Any number in Q can be wrote as "m/n" where m and n can't be simplified between themselves. You suppose that

\[\sqrt2 = \frac{m}{n}\]
So.
\[2 = \frac{m^2}{n^2}\]
So....
\[2n^2 = m^2\]

The number at the first member must be even, because any number multiplied by 2 is even.
But we have an identity here, so the number at the second member must be even as well. But we just begun by saying that these two numbers couldn't be simplified. So here's an absurd,
sqrt can't be in Q, it must be somewhere else. Then you'll have to understand how's that defined, but that's another story.

Answer 3

Floored. I dont like it this way though. I'd be happy if someone walked me through the steps .

Answer 4

Fine. Well let's start from the beginning then, what's a rational number?

Answer 5

a number that can be expressed as a fraction

Answer 6

That's right. Now let's recall that in order to be rational, they need to be either a fixed number, or a periodic one.
Means that if you do 1/2 = 0.5 this is okay, and 4/3 is periodic so is fine as well.

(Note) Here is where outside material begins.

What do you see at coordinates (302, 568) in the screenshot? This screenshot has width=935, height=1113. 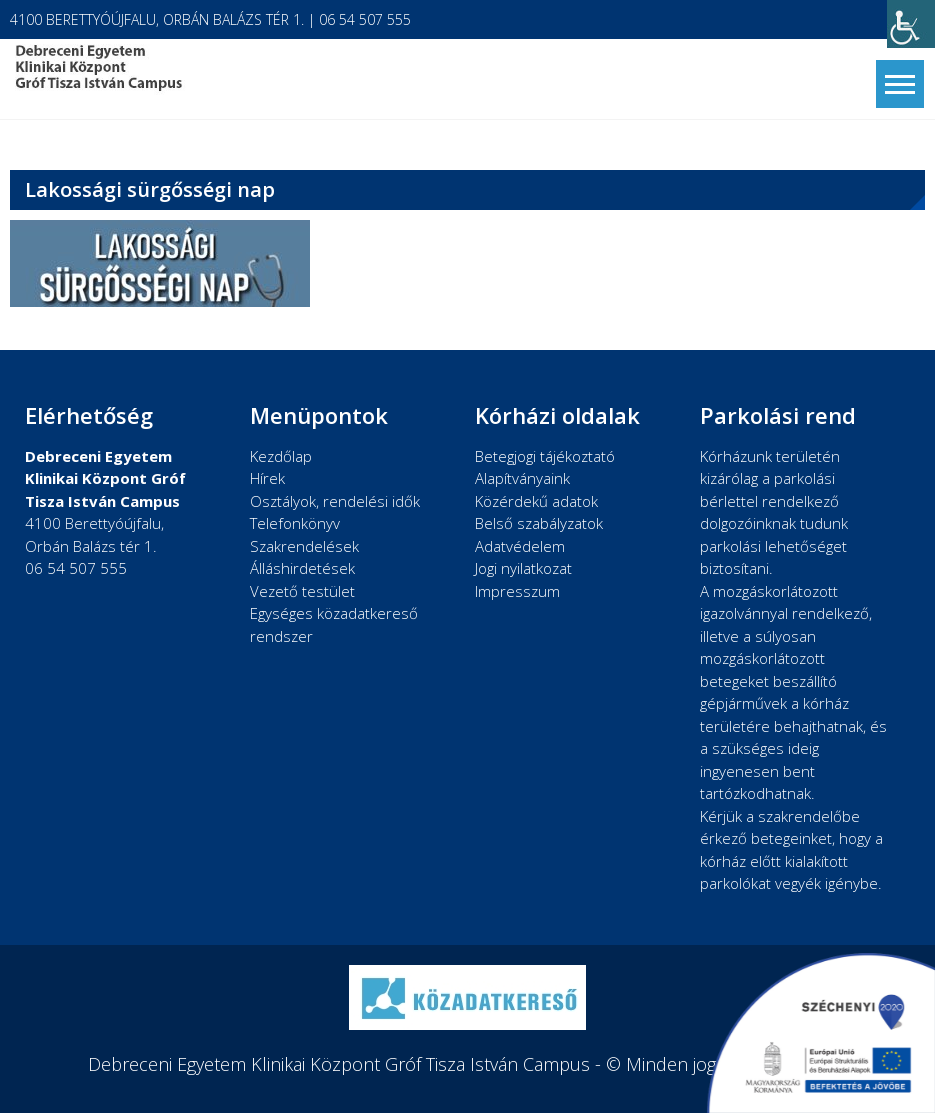 I see `Álláshirdetések [link]` at bounding box center [302, 568]. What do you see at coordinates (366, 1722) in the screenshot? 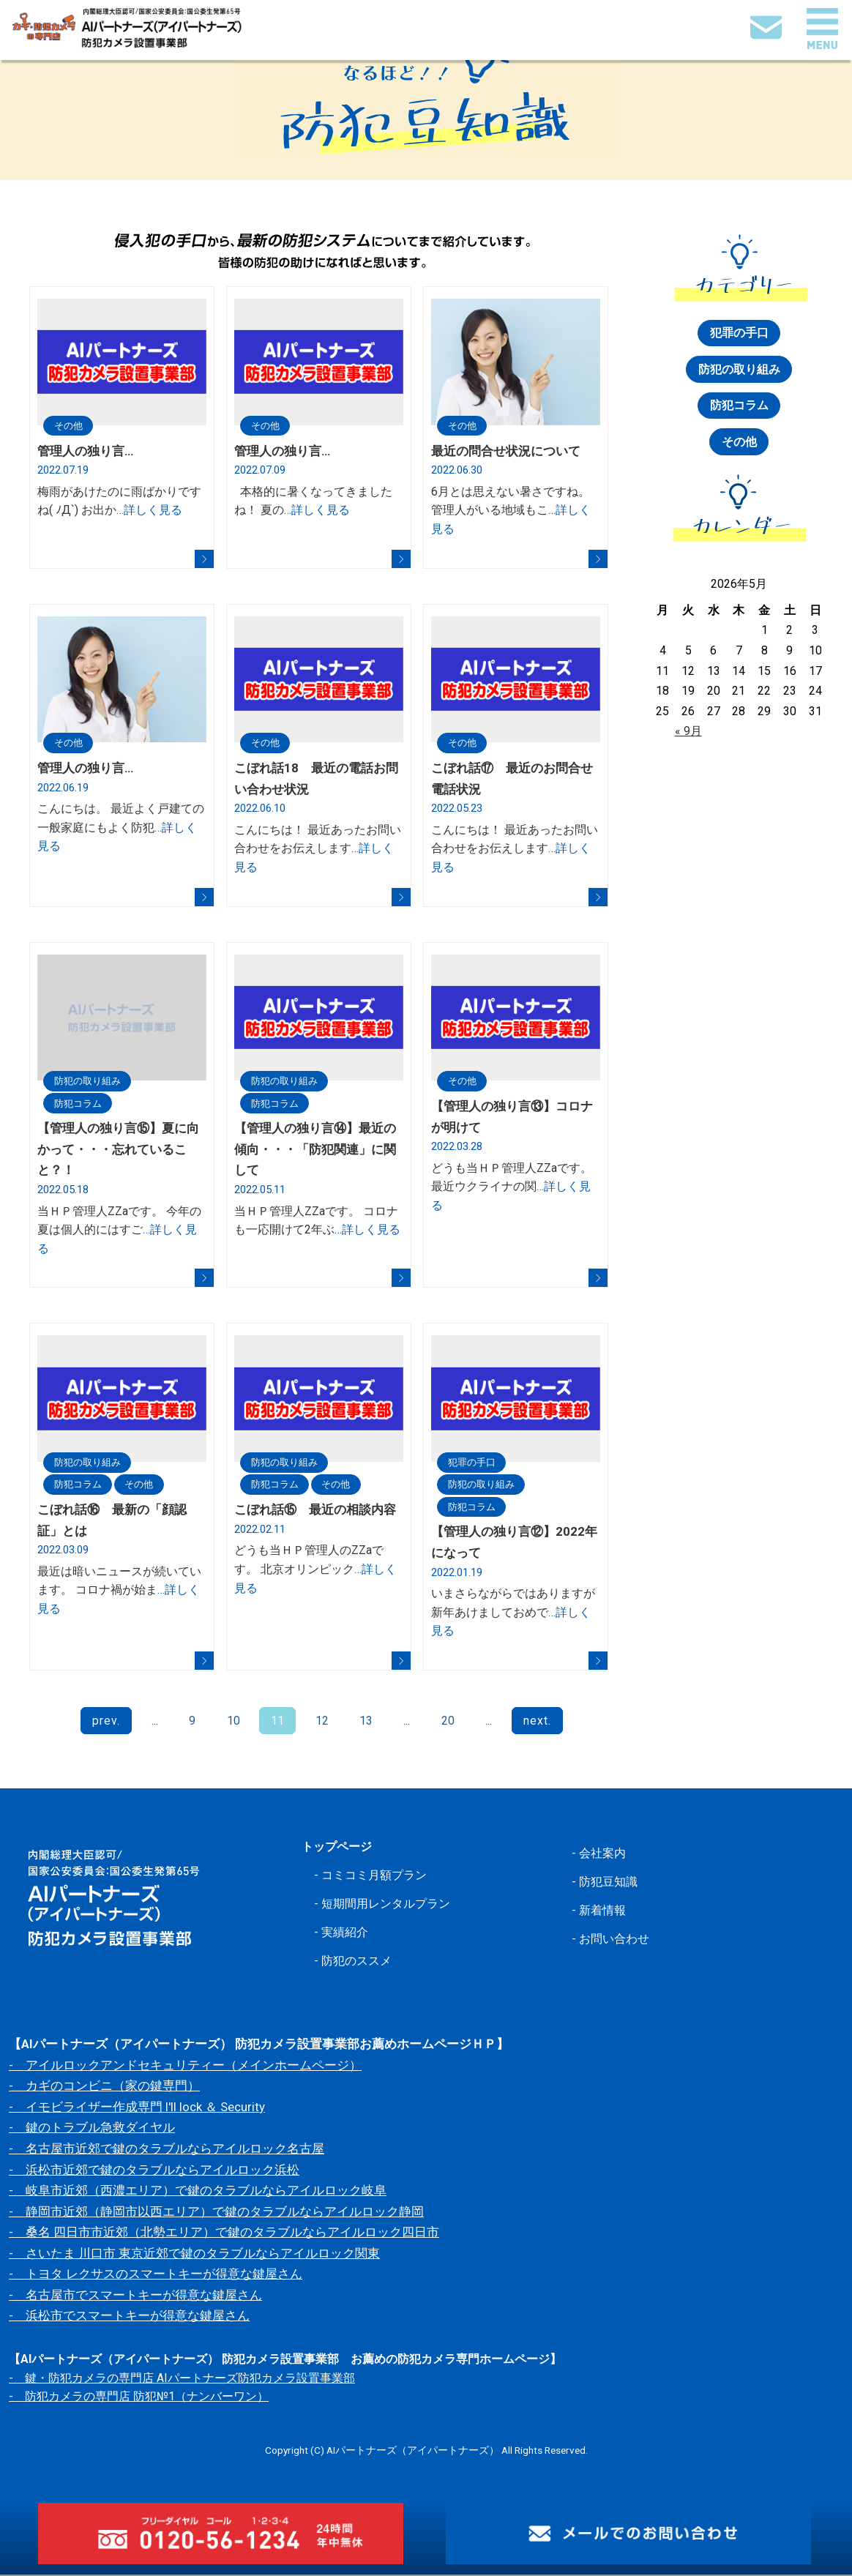
I see `13` at bounding box center [366, 1722].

Now, step two is two suppose, using an absurd hypotesis, that there are two numbers, which we don't know yet, so that:

\[\frac{a}{b} = \sqrt2\]

Because we want to proove that sqrt2, is/isn't a rational number, since we know that in order to

\[\sqrt 2 \in Q \rightarrow \exists m,n : \frac{m}{n} = \sqrt2\]

So all we do know is doing some math here:

\[\frac{a}{b} = \sqrt2\]

Answer 7

ok what is the definition of a fixed number and a periodic one?

Answer 8

By fixed number I meant that it has no periodicity nor it is irrational what's so ever. So it's not a repeating decimal. It has a finite number of "characters" (didn't want to use numbers again :P).

Look at this for a better idea: http://en.wikipedia.org/wiki/Repeating_decimal

P.s: in order to find an absurdum back there we have to suppose the fraction is irriducible.